Anggaran besar, namun silpa (sisa lebih pembiayaan anggaran) juga tinggi. Artinya, ada kesalahan pada perencanaan. ( Achris Sarwani)
Menurut Achris, jika Pemprov Aceh sungguh-sungguh mendorong pertumbuhan usaha di sektor riil, perlahan-lahan ekonomi warga membaik sehingga jumlah warga miskin berkurang. Namun, Achris menilai, Pemprov Aceh belum menunjukkan keseriusan pada pengembangan sektor riil.
”Upaya sudah ada, namun belum fokus dan belum menjadi prioritas. Misalnya pengadaan bibit sapi, seharusnya tahun berikutnya sapinya bertambah, bukan malah mati,” kata Achris.

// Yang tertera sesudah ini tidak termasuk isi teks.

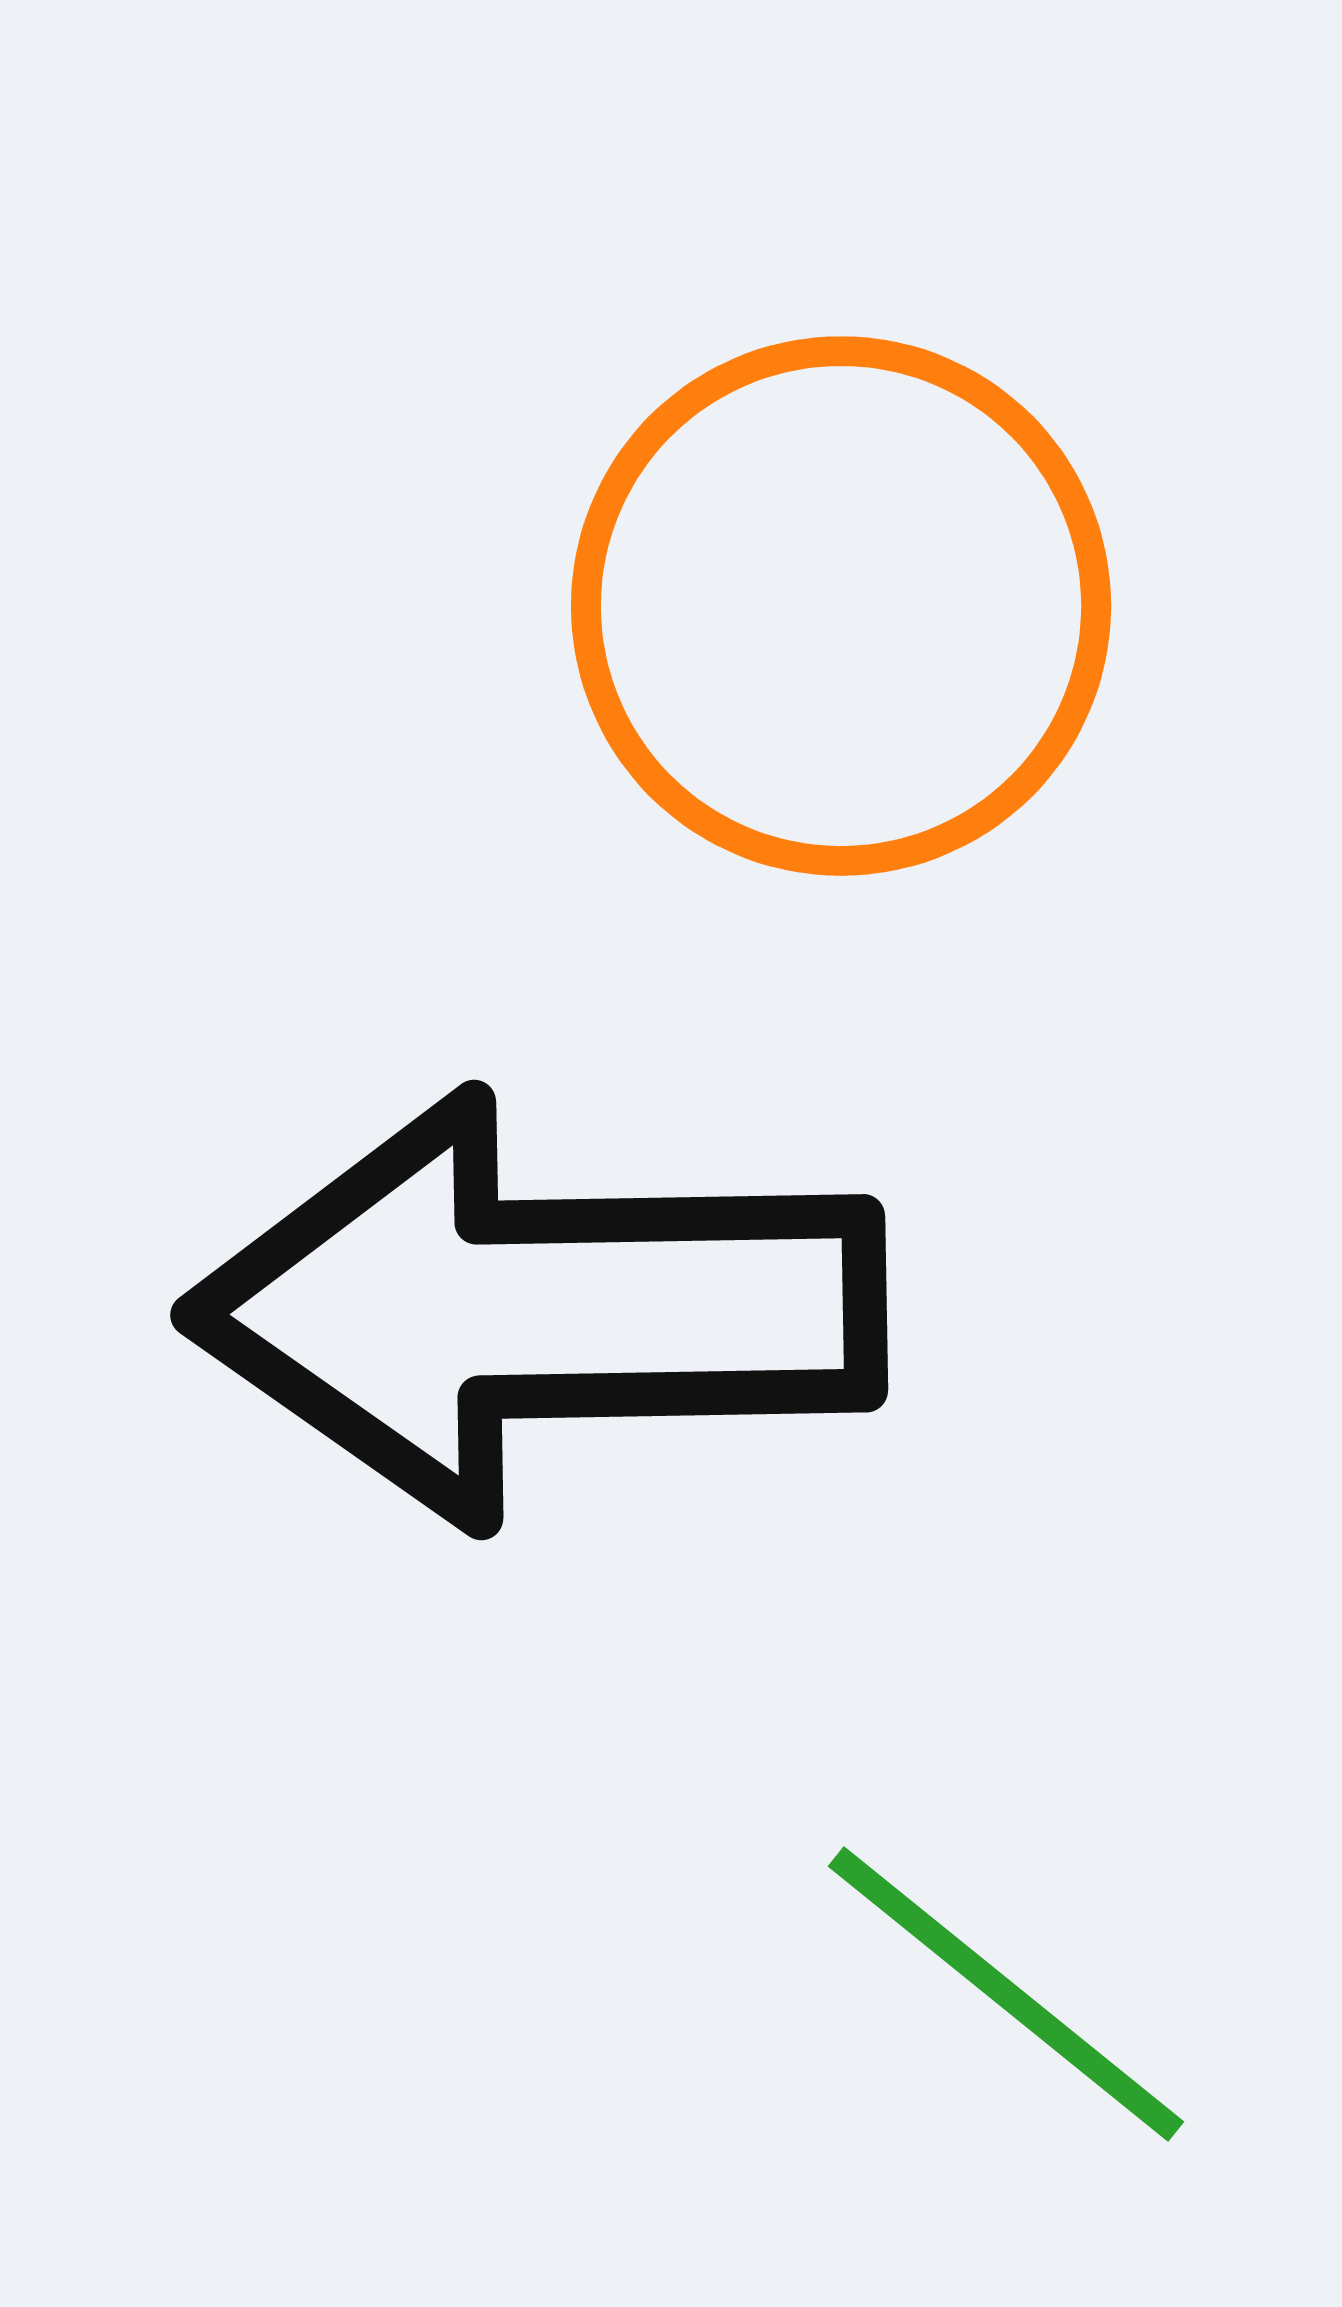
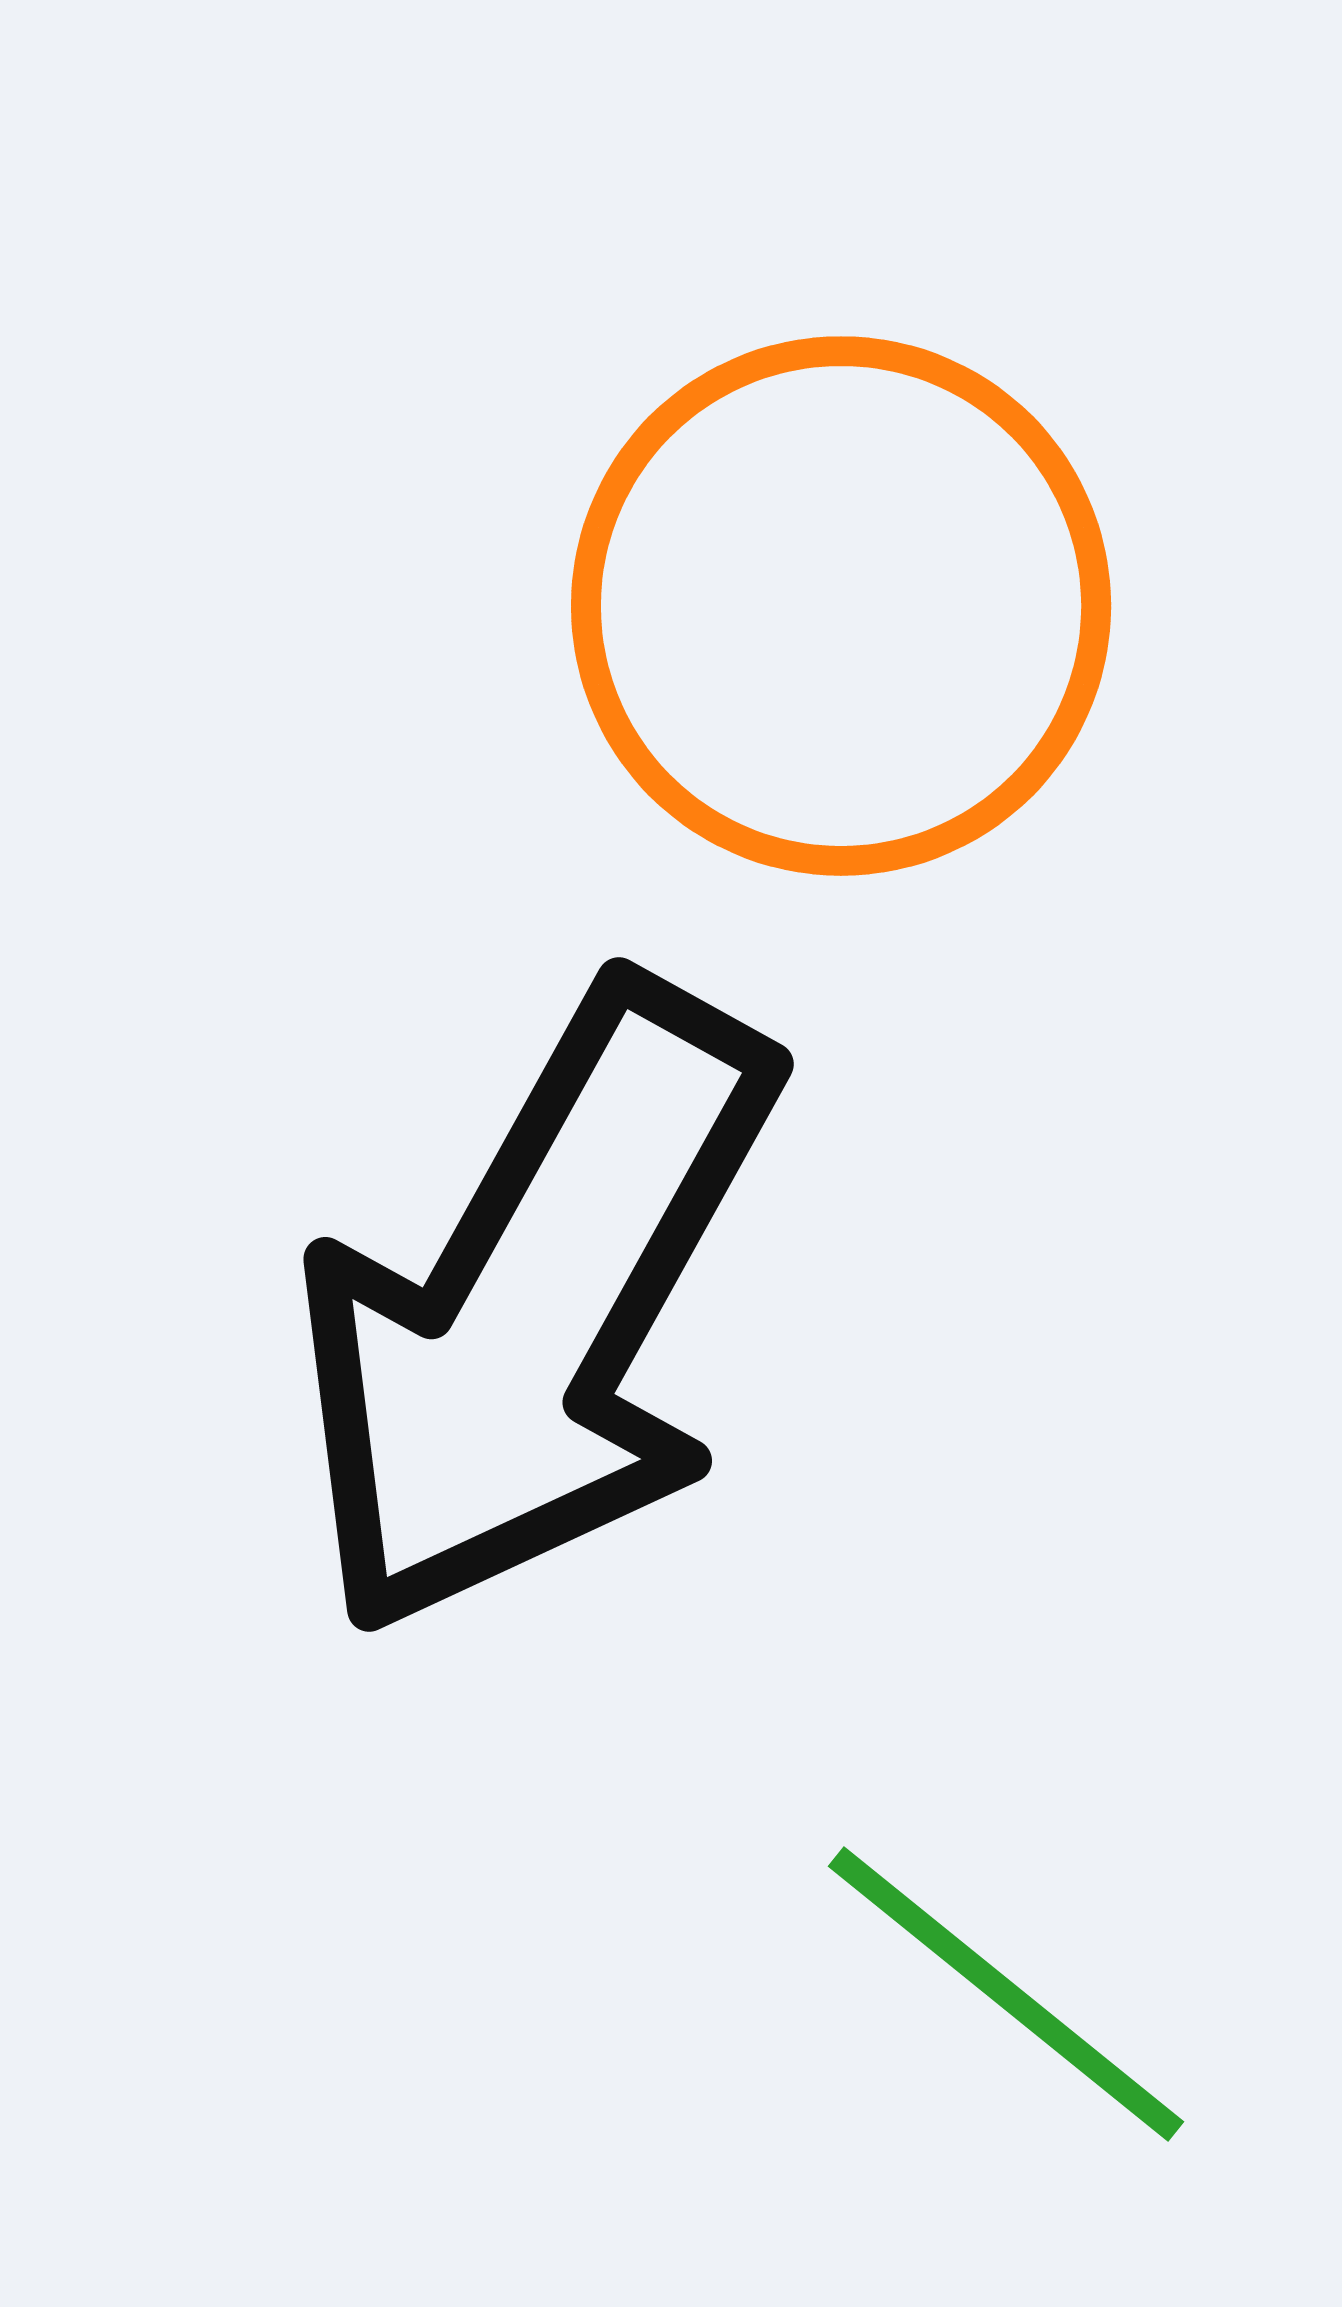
black arrow: rotated 60 degrees counterclockwise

Achris menambahkan, dinas-dinas yang bergerak di sektor riil harusnya punya rencana kerja yang terukur, misalnya Dinas Perikanan dan Kelautan. Setiap tahun ada program pengadaan benih ikan, tetapi capaian program tersebut belum maksimal. Idealnya penerima bantuan modal usaha pada tahun-tahun berikutnya telah sejahtera dan keluar dari kemiskinan.
Achris mengatakan, sektor riil yang paling menjanjikan di Aceh adalah usaha telur ayam ras. Saat ini Aceh mengalami kekurangan produksi telur ayam mencapai 64.000 kilogram per tahun, akibatnya harus dipasok dari luar Aceh. Padahal ini adalah peluang yang bisa dimanfaatkan untuk usaha warga lokal.

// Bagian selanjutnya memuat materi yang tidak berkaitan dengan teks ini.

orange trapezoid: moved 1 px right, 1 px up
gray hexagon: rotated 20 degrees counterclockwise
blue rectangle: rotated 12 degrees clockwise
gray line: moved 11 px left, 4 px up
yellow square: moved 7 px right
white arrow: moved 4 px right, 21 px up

Selain itu, Pemprov Aceh perlu memegang data by name by adress (nama dan alamat) penduduk miskin agar mudah diintervensi dan dievaluasi. ”Jika tahun ini telah dibantu modal usaha, tahun-tahun berikutnya dia harusnya tidak miskin lagi. Jadi kualitas realisasi program harus benar-benar terukur,” ujar Achris.
Juru Bicara Pemerintah Aceh Muhammad Mta menuturkan, merujuk data BPS, angka kemiskinan di Aceh memang masih tinggi. Hal itu disebabkan pandemi Covid-19 sehingga berpengaruh pada pelaksaan program. ”Bukan hanya Aceh, nasional dan dunia juga terpukul karena pandemi,” kata Muhammad.
Muhammad menuturkan, angka kemiskinan masih pada tataran 15 persen, tidak naik signifikan. Menurut Muhammad, kondisi itu menunjukkan Aceh justru mampu bertahan dari dampak pandemi Covid-19. Dia optimistis pada tahun-tahun berikutnya dengan kebijakan anggaran lebih besar pada kegiatan ekonomi warga, jumlah penduduk miskin akan berkurang.
Koordinator Fungsi Statistik BPS Aceh Dadan Supriadi menuturkan, kontribusi makanan seperti beras, rokok, dan ikan tongkol cukup besar terhadap garis kemiskinan mencapai 75,65 persen. ”Sudah seharusnya warga meninggalkan rokok dan mengalihkan pendapatan untuk kebutuhan yang produktif,” kata Dadan. Selama ini rokok berkontribusi signifikan pada pengeluaran rumah tangga.